Circular Queue
Circular Queue is special type queue, which follows First in First Out (FIFO) rule and as well as instead of ending queue at the last position, it starts again from the first position after the last position and behaves like circular linear data structure.
We can say it is extension of the queue data structure such that last element of the queue is associated with the first element of the queue and it is also referred as Circular Buffer. If we talk about normal queue, no additional element can be added if queue if full.
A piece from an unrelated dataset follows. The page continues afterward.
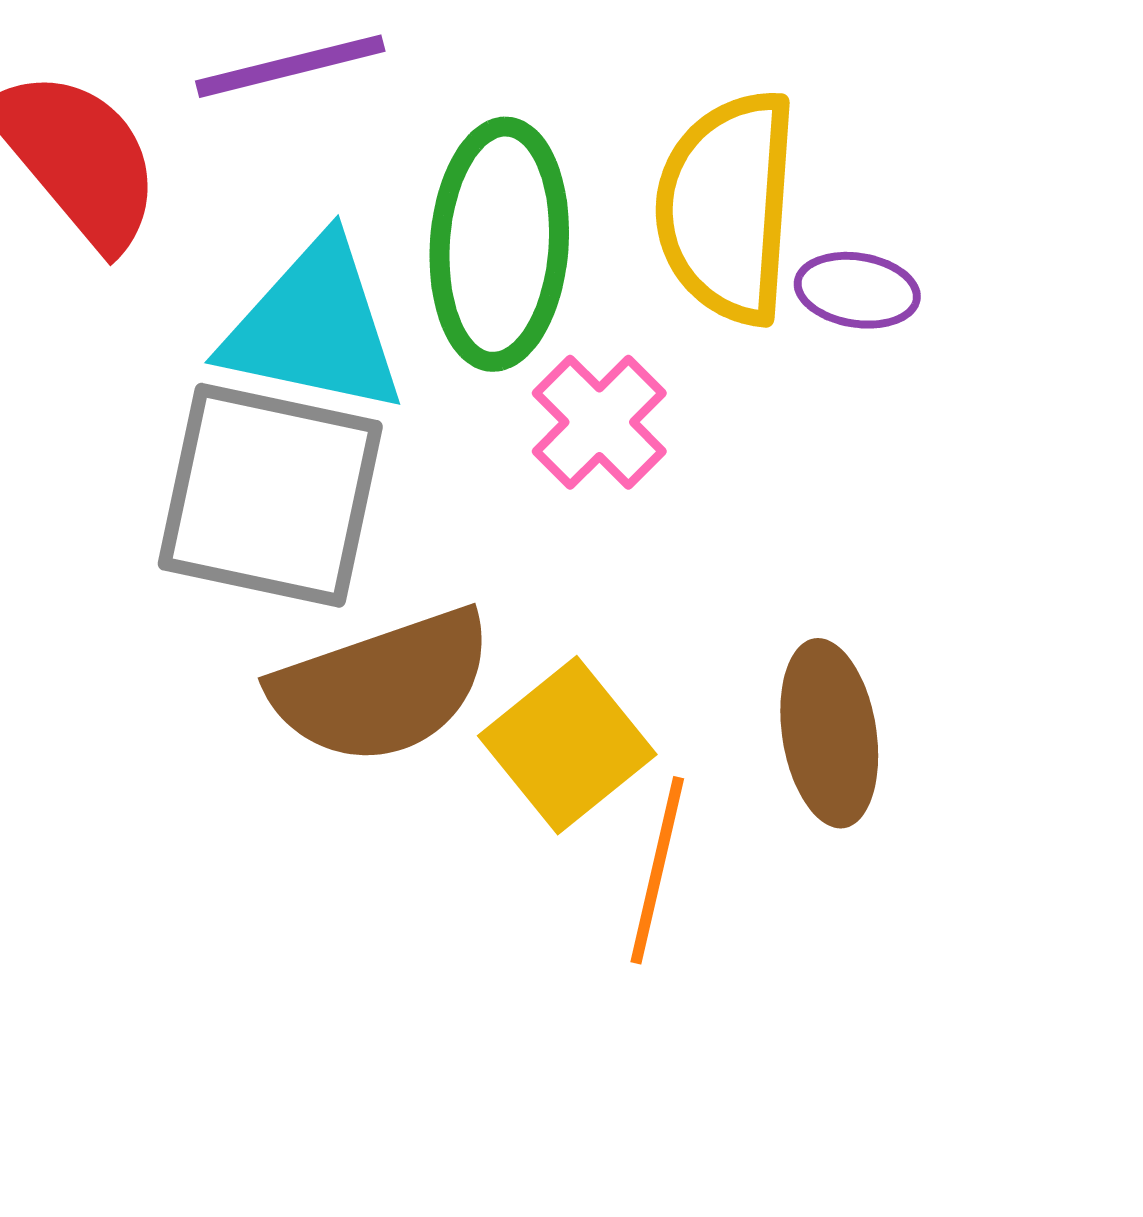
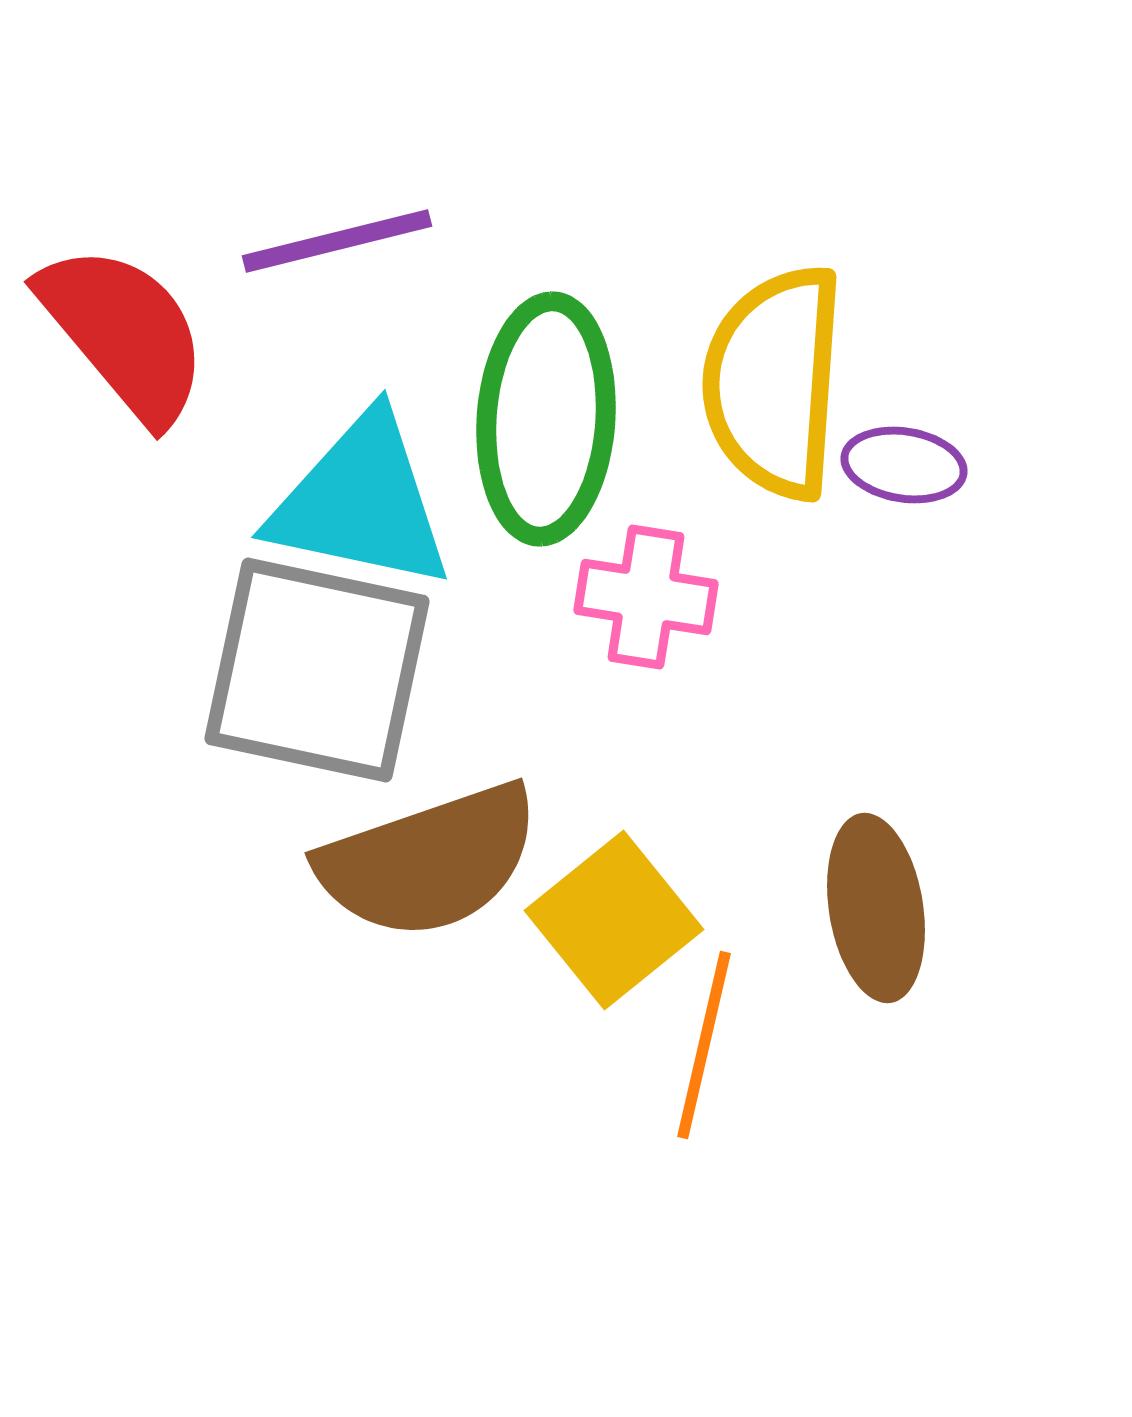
pink cross: (599, 422) -> (646, 597), turned -36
Also, we can’t add the element in the queue if there is space left in front of queue, so to overcome this problem Circular Queue comes to the picture, so we can use circular queue to solve this problem with efficient manner.
Operations on Circular Queue
Enqueue Operation in Circular Queue:
- Firstly, we have to whether the queue is full or not
- For adding the first element in the queue, set front to 0
- Increase rear by 1 circularly and add the new element at the position which is pointed by rear
Dequeue Operation in Circular Queue:
- Firstly, we have to check whether the queue is empty or not.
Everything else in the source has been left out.